■ **What is required**
Lines holding the word "Setembro" must be located in the listing below and copied.

┏━━

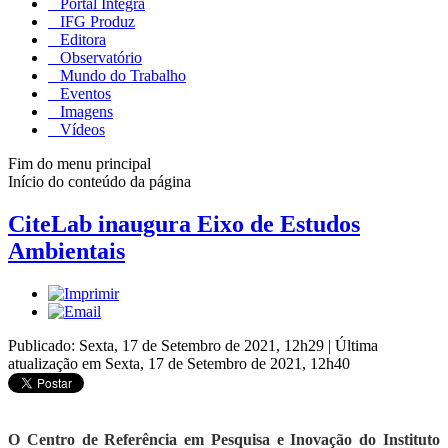
Portal Integra
IFG Produz
Editora
Observatório
Mundo do Trabalho
Eventos
Imagens
Vídeos
Fim do menu principal
Início do conteúdo da página
CiteLab inaugura Eixo de Estudos
Ambientais
Publicado: Sexta, 17 de Setembro de 2021, 12h29
|
Última
atualização em Sexta, 17 de Setembro de 2021, 12h40
O Centro de Referência em Pesquisa e Inovação do Instituto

┗━━

■ **Written reply**
Publicado: Sexta, 17 de Setembro de 2021, 12h29
atualização em Sexta, 17 de Setembro de 2021, 12h40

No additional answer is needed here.